We conclude that – in this scenario – where data were zero-inflated Poisson or negative binonial and severely skewed, both predictive mean matching and ordered polytomous regression produced inadequate results and biased statistical inferences. When we compare results to the ones reported in Kleinke & Reinecke (2013), we see that using an imputation model with fitting distributional assumptions is highly recommendable.

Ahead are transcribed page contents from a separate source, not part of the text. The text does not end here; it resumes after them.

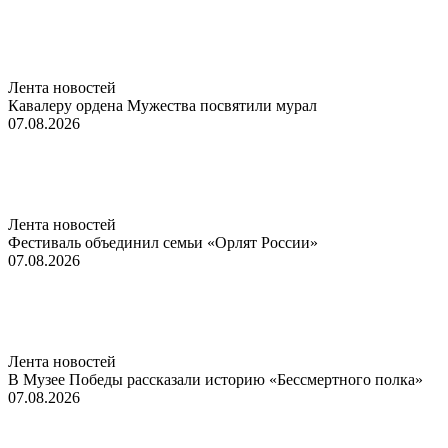
Лента новостей
Кавалеру ордена Мужества посвятили мурал
07.08.2026
Лента новостей
Фестиваль объединил семьи «Орлят России»
07.08.2026
Лента новостей
В Музее Победы рассказали историю «Бессмертного полка»
07.08.2026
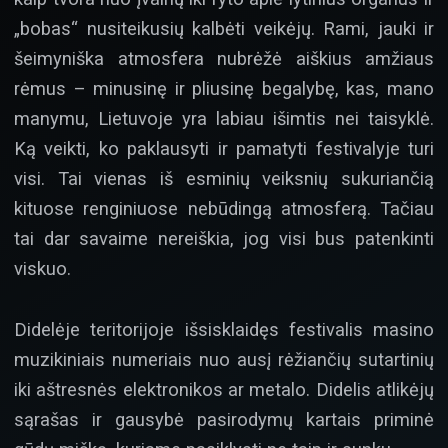
„bobas“ nusiteikusių kalbėti veikėjų. Rami, jauki ir
šeimyniška atmosfera nubrėžė aiškius amžiaus
rėmus – minusinę ir pliusinę begalybę, kas, mano
manymu, Lietuvoje yra labiau išimtis nei taisyklė.
Ką veikti, ko paklausyti ir pamatyti festivalyje turi
visi. Tai vienas iš esminių veiksnių sukuriančią
kituose renginiuose nebūdingą atmosferą. Tačiau
tai dar savaime nereiškia, jog visi bus patenkinti
viskuo.
Didelėje teritorijoje išsisklaidęs festivalis masino
muzikiniais numeriais nuo ausį rėžiančių sutartinių
iki aštresnės elektronikos ar metalo. Didelis atlikėjų
sąrašas ir gausybė pasirodymų kartais priminė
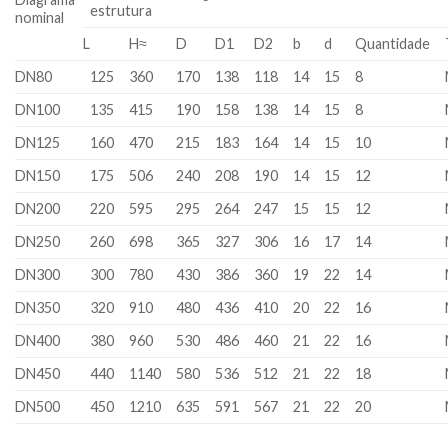
estrutura
nominal
L
H≈
D
D1
D2
b
d
Quantidade
DN80
125
360
170
138
118
14
15
8
DN100
135
415
190
158
138
14
15
8
DN125
160
470
215
183
164
14
15
10
DN150
175
506
240
208
190
14
15
12
DN200
220
595
295
264
247
15
15
12
DN250
260
698
365
327
306
16
17
14
DN300
300
780
430
386
360
19
22
14
DN350
320
910
480
436
410
20
22
16
DN400
380
960
530
486
460
21
22
16
DN450
440
1140
580
536
512
21
22
18
DN500
450
1210
635
591
567
21
22
20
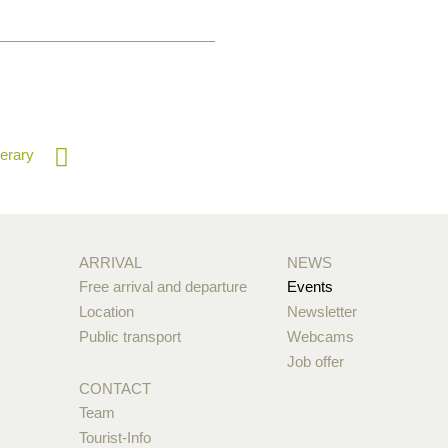
nerary
ARRIVAL
NEWS
Free arrival and departure
Events
Location
Newsletter
Public transport
Webcams
Job offer
CONTACT
Team
Tourist-Info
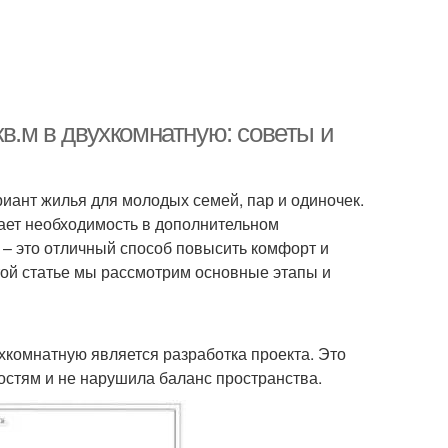
кв.м в двухкомнатную: советы и
иант жилья для молодых семей, пар и одиночек.
ает необходимость в дополнительном
 – это отличный способ повысить комфорт и
той статье мы рассмотрим основные этапы и
комнатную является разработка проекта. Это
остям и не нарушила баланс пространства.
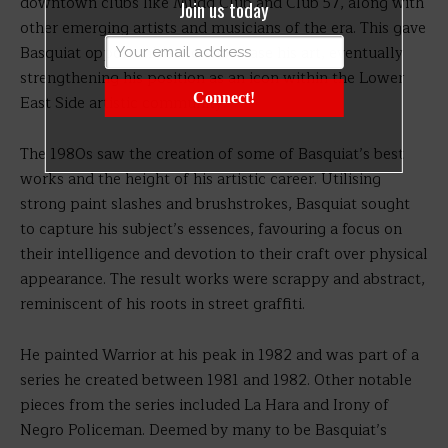
downtown clubs like Mudd Club and Club 57, along with
Join us today
other emerging artists and musicians of the era. This gave
Basquiat opportunities to showcase his art, eventually
strengthening his position as an icon within the Lower
Connect!
East Side artistic community.
The 1980s saw the creation of some of Basquiat’s best
works and the height of his artistic career. Utilising
strong paint slashes and brushstrokes, Basquiat sought
to capture his subject’s essences, favouring a focus on
their intelligence and devotion to their craft over physical
appearance. The result works were scrappy and abstract,
reminiscent of his roots in street graffiti.
He painted Warrior at his peak in 1982 and was part of a
series he created between 1981 and 1982. Other notable
pieces from the series included La Hara and Irony of
Negro Policeman. Deemed by many to be Basquiat’s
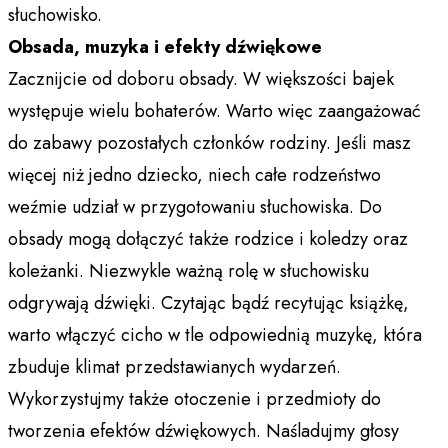
słuchowisko.
Obsada, muzyka i efekty dźwiękowe
Zacznijcie od doboru obsady. W większości bajek
występuje wielu bohaterów. Warto więc zaangażować
do zabawy pozostałych członków rodziny. Jeśli masz
więcej niż jedno dziecko, niech całe rodzeństwo
weźmie udział w przygotowaniu słuchowiska. Do
obsady mogą dołączyć także rodzice i koledzy oraz
koleżanki. Niezwykle ważną rolę w słuchowisku
odgrywają dźwięki. Czytając bądź recytując książkę,
warto włączyć cicho w tle odpowiednią muzykę, która
zbuduje klimat przedstawianych wydarzeń.
Wykorzystujmy także otoczenie i przedmioty do
tworzenia efektów dźwiękowych. Naśladujmy głosy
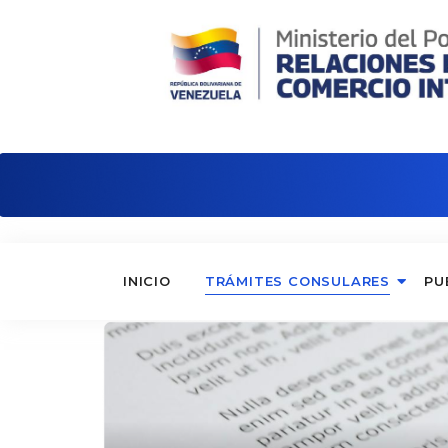
Embajada de Venezuela en Brasil
INICIO
TRÁMITES CONSULARES
PU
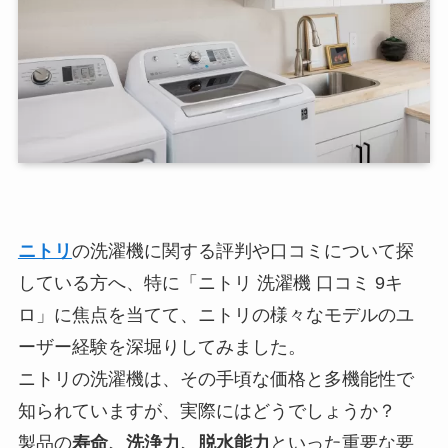
ニトリ
の洗濯機に関する評判や口コミについて探
している方へ、特に「ニトリ 洗濯機 口コミ 9キ
ロ」に焦点を当てて、ニトリの様々なモデルのユ
ーザー経験を深堀りしてみました。
ニトリの洗濯機は、その手頃な価格と多機能性で
知られていますが、実際にはどうでしょうか？
製品の
寿命、洗浄力、脱水能力
といった重要な要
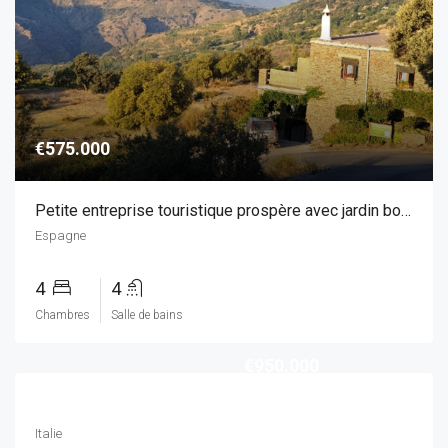
€575.000
Petite entreprise touristique prospère avec jardin botanique dans les montagnes de Grenade – Les Alpujarras
Espagne
4
4
Chambres
Salle de bains
€950.000
Italie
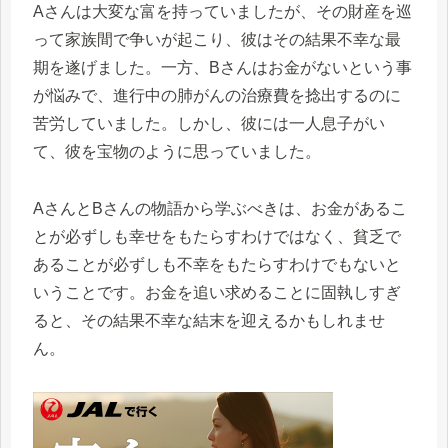
Aさんは大変な富を持っていましたが、その財産を巡
って家族間で争いが起こり、彼はその結果不幸な最
期を遂げました。一方、Bさんはお金がないという事
が悩みで、進行中の肺がんの治療費を捻出するのに
苦労していました。しかし、彼には一人息子がい
て、彼を宝物のように思っていました。
AさんとBさんの物語から学ぶべきは、お金があるこ
とが必ずしも幸せをもたらすわけではなく、貧乏で
あることが必ずしも不幸をもたらすわけでもないと
いうことです。お金を追い求めることに固執しすぎ
ると、その結果不幸な結末を迎えるかもしれませ
ん。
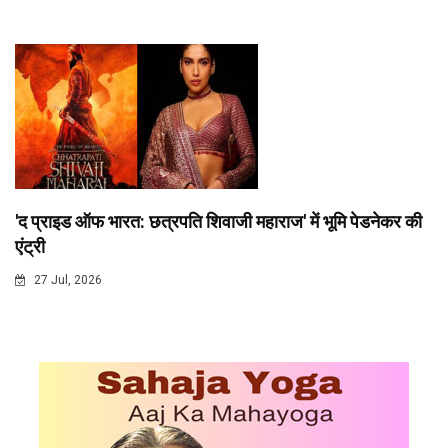
'द प्राइड ऑफ भारत: छत्रपति शिवाजी महाराज' में भूमि पेडनेकर की
एंट्री
27 Jul, 2026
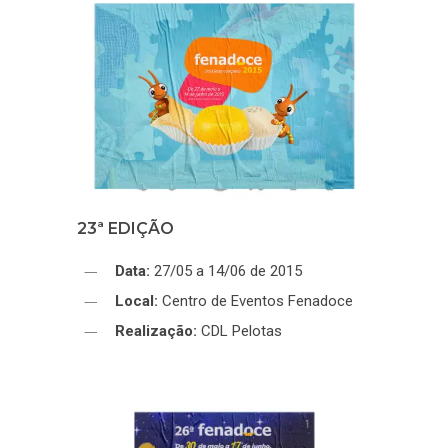
23ª EDIÇÃO
Data:
27/05 a 14/06 de 2015
Local:
Centro de Eventos Fenadoce
Realização:
CDL Pelotas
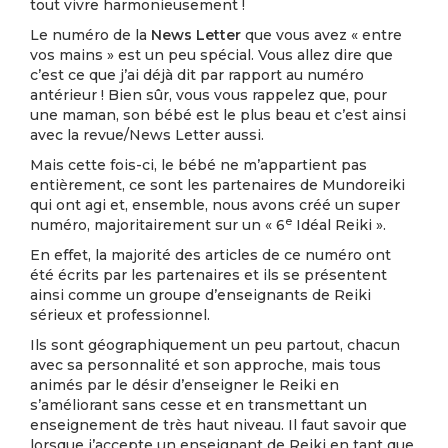
tout vivre harmonieusement !
Le numéro de la
News Letter
que vous avez « entre
vos mains » est un peu spécial. Vous allez dire que
c’est ce que j’ai déjà dit par rapport au numéro
antérieur ! Bien sûr, vous vous rappelez que, pour
une maman, son bébé est le plus beau et c’est ainsi
avec la revue/News Letter aussi.
Mais cette fois-ci, le bébé ne m’appartient pas
entièrement, ce sont les partenaires de Mundoreiki
qui ont agi et, ensemble, nous avons créé un super
e
numéro, majoritairement sur un « 6
Idéal Reiki ».
En effet, la majorité des articles de ce numéro ont
été écrits par les partenaires et ils se présentent
ainsi comme un groupe d’enseignants de Reiki
sérieux et professionnel.
Ils sont géographiquement un peu partout, chacun
avec sa personnalité et son approche, mais tous
animés par le désir d’enseigner le Reiki en
s’améliorant sans cesse et en transmettant un
enseignement de très haut niveau. Il faut savoir que
lorsque j’accepte un enseignant de Reiki en tant que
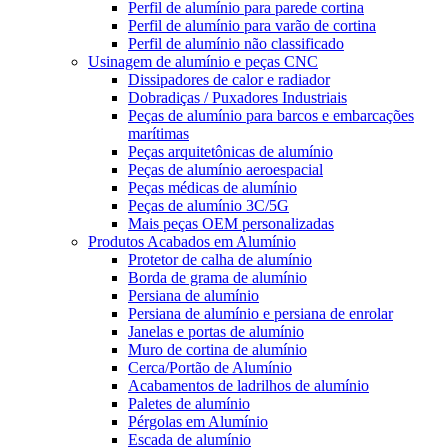
Perfil de alumínio para parede cortina
Perfil de alumínio para varão de cortina
Perfil de alumínio não classificado
Usinagem de alumínio e peças CNC
Dissipadores de calor e radiador
Dobradiças / Puxadores Industriais
Peças de alumínio para barcos e embarcações
marítimas
Peças arquitetônicas de alumínio
Peças de alumínio aeroespacial
Peças médicas de alumínio
Peças de alumínio 3C/5G
Mais peças OEM personalizadas
Produtos Acabados em Alumínio
Protetor de calha de alumínio
Borda de grama de alumínio
Persiana de alumínio
Persiana de alumínio e persiana de enrolar
Janelas e portas de alumínio
Muro de cortina de alumínio
Cerca/Portão de Alumínio
Acabamentos de ladrilhos de alumínio
Paletes de alumínio
Pérgolas em Alumínio
Escada de alumínio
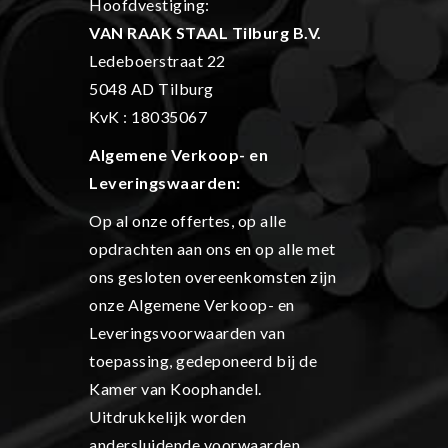
Hoofdvestiging:
VAN RAAK STAAL Tilburg B.V.
Ledeboerstraat 22
5048 AD Tilburg
KvK : 18035067
Algemene Verkoop- en
L
everingswaarden:
Op al onze offertes, op alle
opdrachten aan ons en op alle met
ons gesloten overeenkomsten zijn
onze Algemene Verkoop- en
Leveringsvoorwaarden van
toepassing, gedeponeerd bij de
Kamer van Koophandel.
Uitdrukkelijk worden
andersluidende voorwaarden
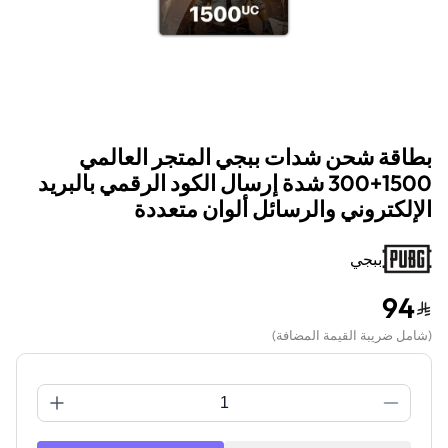
بطاقة شحن شدات ببجي المتجر العالمي
1500+300 شدة إرسال الكود الرقمي بالبريد
الإلكتروني والرسائل ألوان متعددة
ببجي
94
(
شامل ضريبة القيمة المضافة
)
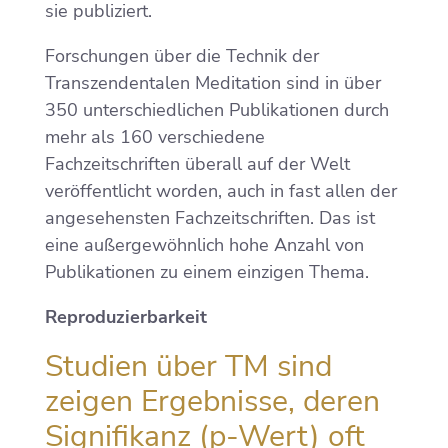
sie publiziert.
Forschungen über die Technik der
Transzendentalen Meditation sind in über
350 unterschiedlichen Publikationen durch
mehr als 160 verschiedene
Fachzeitschriften überall auf der Welt
veröffentlicht worden, auch in fast allen der
angesehensten Fachzeitschriften. Das ist
eine außergewöhnlich hohe Anzahl von
Publikationen zu einem einzigen Thema.
Reproduzierbarkeit
Studien über TM sind
zeigen Ergebnisse, deren
Signifikanz (p-Wert) oft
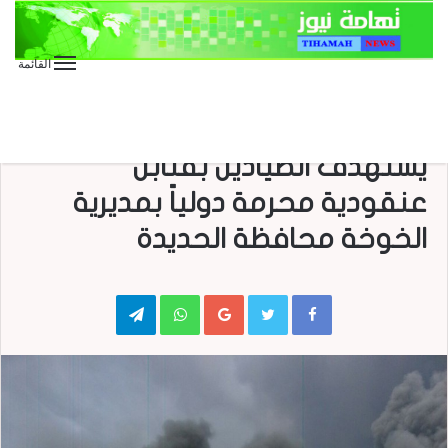
القائمة
الأخبار العاجلة
الأخبار المحلية
العدوان على اليمن
طيران العدوان السعودي الامريكي
يستهدف الصيادين بقنابل
عنقودية محرمة دولياً بمديرية
الخوخة محافظة الحديدة
Telegram
WhatsApp
Google+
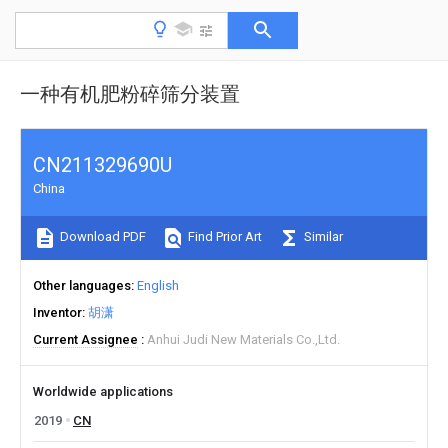
一种有机肥粉碎筛分装置
CN211329690U
China
Download PDF
Find Prior Art
Similar
Other languages
English
Inventor
胡潇
Current Assignee
Anhui Judi New Materials Co.,Ltd.
Worldwide applications
2019
CN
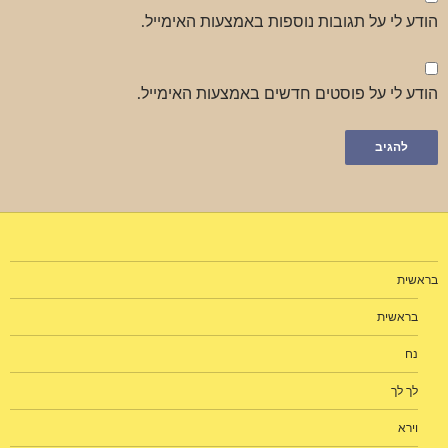
הודע לי על תגובות נוספות באמצעות האימייל.
הודע לי על פוסטים חדשים באמצעות האימייל.
בראשית
בראשית
נח
לך לך
וירא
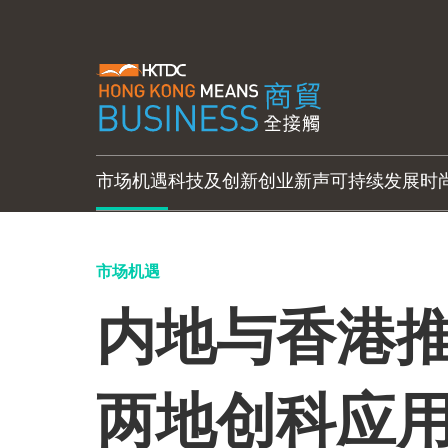
市场机遇
科技及创新
创业新声
可持续发展
时
市场机遇
内地与香港推
两地创科应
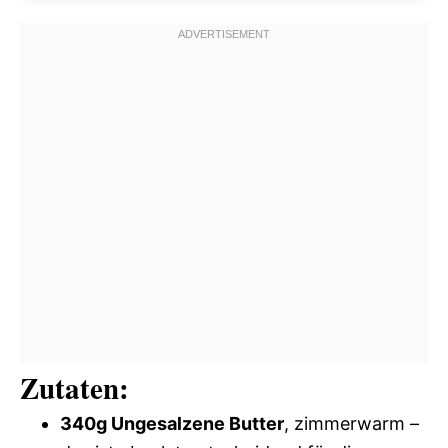
Zutaten:
340g Ungesalzene Butter
, zimmerwarm –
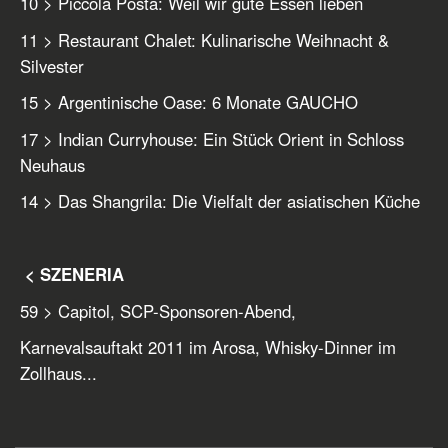
10 > Piccola Posta: Weil wir gute Essen lieben
11 > Restaurant Chalet: Kulinarische Weihnacht &
Silvester
15 > Argentinische Oase: 6 Monate GAUCHO
17 > Indian Curryhouse: Ein Stück Orient in Schloss
Neuhaus
14 > Das Shangrila: Die Vielfalt der asiatischen Küche
< SZENERIA
59 > Capitol, SCP-Sponsoren-Abend,
Karnevalsauftakt 2011 im Arosa, Whisky-Dinner im
Zollhaus...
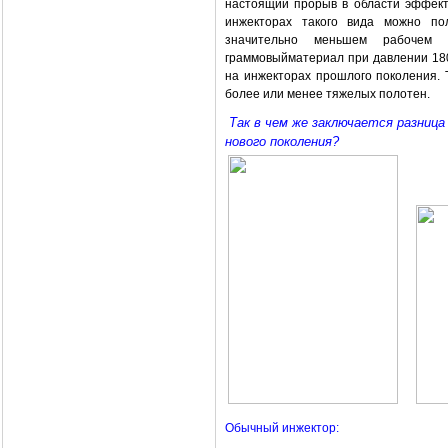
настоящий прорыв в области эффект
инжекторах такого вида можно п
значительно меньшем рабочем 
граммовыйматериал при давлении 180
на инжекторах прошлого поколения.
более или менее тяжелых полотен.
Так в чем же заключается разниц
нового поколения?
Обычный инжектор:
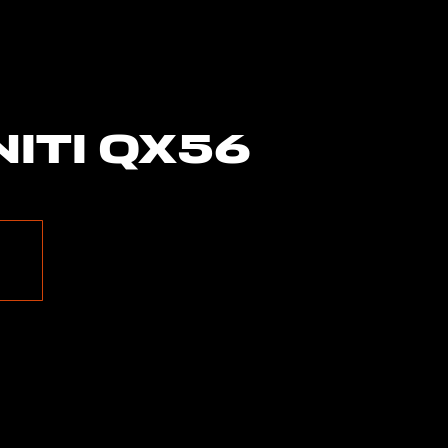
ITI QX56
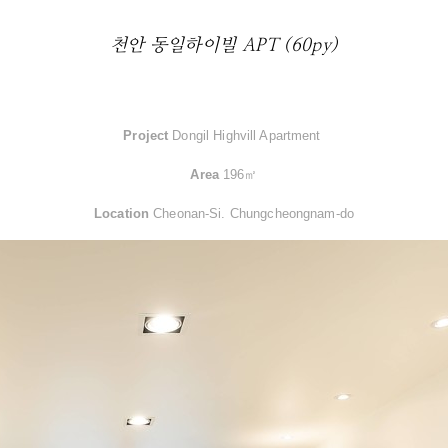
천안 동일하이빌 APT (60py)
Project
Dongil Highvill Apartment ​
Area
196㎡
Location
Cheonan-Si. Chungcheongnam-do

N | Parameter | \(\widehat{Q}\) | \(SD_{\widehat{Q}}\) | Bias | Coverage Rate |
---|---|---|---|---|---|
500 | \(\beta_0\) | 0.997 | 0.055 | 0.003 | 95.0 |
500 | \(\beta_1\) | 0.284 | 0.046 | 0.016 | 94.6 |
500 | \(\beta_2\) | 0.276 | 0.046 | 0.024 | 93.3 |
500 | \(\gamma_0\) | -0.024 | 0.162 | 0.024 | 94.4 |
500 | \(\gamma_1\) | 1.943 | 0.252 | 0.057 | 93.9 |
1000 | \(\beta_0\) | 0.997 | 0.037 | 0.003 | 95.0 |
1000 | \(\beta_1\) | 0.284 | 0.034 | 0.016 | 92.5 |
1000 | \(\beta_2\) | 0.281 | 0.032 | 0.019 | 92.6 |
1000 | \(\gamma_0\) | -0.016 | 0.115 | 0.016 | 94.4 |
1000 | \(\gamma_1\) | 1.932 | 0.175 | 0.068 | 91.5 |
10000 | \(\beta_0\) | 0.996 | 0.013 | 0.004 | 92.4 |
10000 | \(\beta_1\) | 0.283 | 0.010 | 0.017 | 63.3 |
10000 | \(\beta_2\) | 0.284 | 0.011 | 0.016 | 70.0 |
10000 | \(\gamma_0\) | -0.004 | 0.036 | 0.004 | 94.4 |
10000 | \(\gamma_1\) | 1.921 | 0.053 | 0.079 | 70.7 |
N | Parameter | \(\widehat{Q}\) | \(SD_{\widehat{Q}}\) | Bias | Coverage Rate |
---|---|---|---|---|---|
500 | \(\beta_0\) | 1.038 | 0.116 | -0.038 | 90.5 |
500 | \(\beta_1\) | 0.299 | 0.093 | 0.001 | 94.7 |
500 | \(\beta_2\) | 0.276 | 0.092 | 0.024 | 93.8 |
500 | \(\gamma_0\) | 0.079 | 0.261 | -0.079 | 90.5 |
500 | \(\gamma_1\) | 1.781 | 0.289 | 0.219 | 85.8 |
1000 | \(\beta_0\) | 1.030 | 0.083 | -0.030 | 91.6 |
1000 | \(\beta_1\) | 0.296 | 0.066 | 0.004 | 94.2 |
1000 | \(\beta_2\) | 0.281 | 0.064 | 0.019 | 93.6 |
1000 | \(\gamma_0\) | 0.080 | 0.184 | -0.080 | 91.3 |
1000 | \(\gamma_1\) | 1.773 | 0.201 | 0.227 | 82.4 |
10000 | \(\beta_0\) | 1.022 | 0.026 | -0.022 | 85.8 |
10000 | \(\beta_1\) | 0.292 | 0.021 | 0.008 | 92.3 |
10000 | \(\beta_2\) | 0.291 | 0.021 | 0.009 | 93.1 |
10000 | \(\gamma_0\) | 0.077 | 0.056 | -0.077 | 71.6 |
10000 | \(\gamma_1\) | 1.782 | 0.062 | 0.218 | 16.4 |
3.3 Summary and discussion
Kleinke & Reinecke (2013) used an imputation model with fitting distributional assumptions (i.e. ZIP imputation for ZIP data and ZINB imputation for ZINB data) and obtained unbiased statistical inferences. Here, we used the same data and imputed them using proxy methods like predictive mean matching or (ordered) polytomous regression. These strategies, however, yielded biased statistical infereces.
Results of this simulation once again stress the need to find an appropriate imputation model that has a sufficiently good fit to the data at hand. If the imputation model (like the normal linear regression model used by mice.impute.pmm
) is overly implausible, results will be biased.
Limitations and caveats
This study was based on simulated data, which were ZIP and ZINB distributed. Note that a ZIP or ZINB model will never have a perfect fit to real empirical data. Empirical researchers need to bear in mind that the quality of imputations will depend on how well one’s empirical data can be modeled by mathematically convenient models (like in this case a ZIP or ZINB model). Usually, the worse the model fit between empirical data and the assumed imputation model is, the less plausible imputations will be and the more bias is to be expected.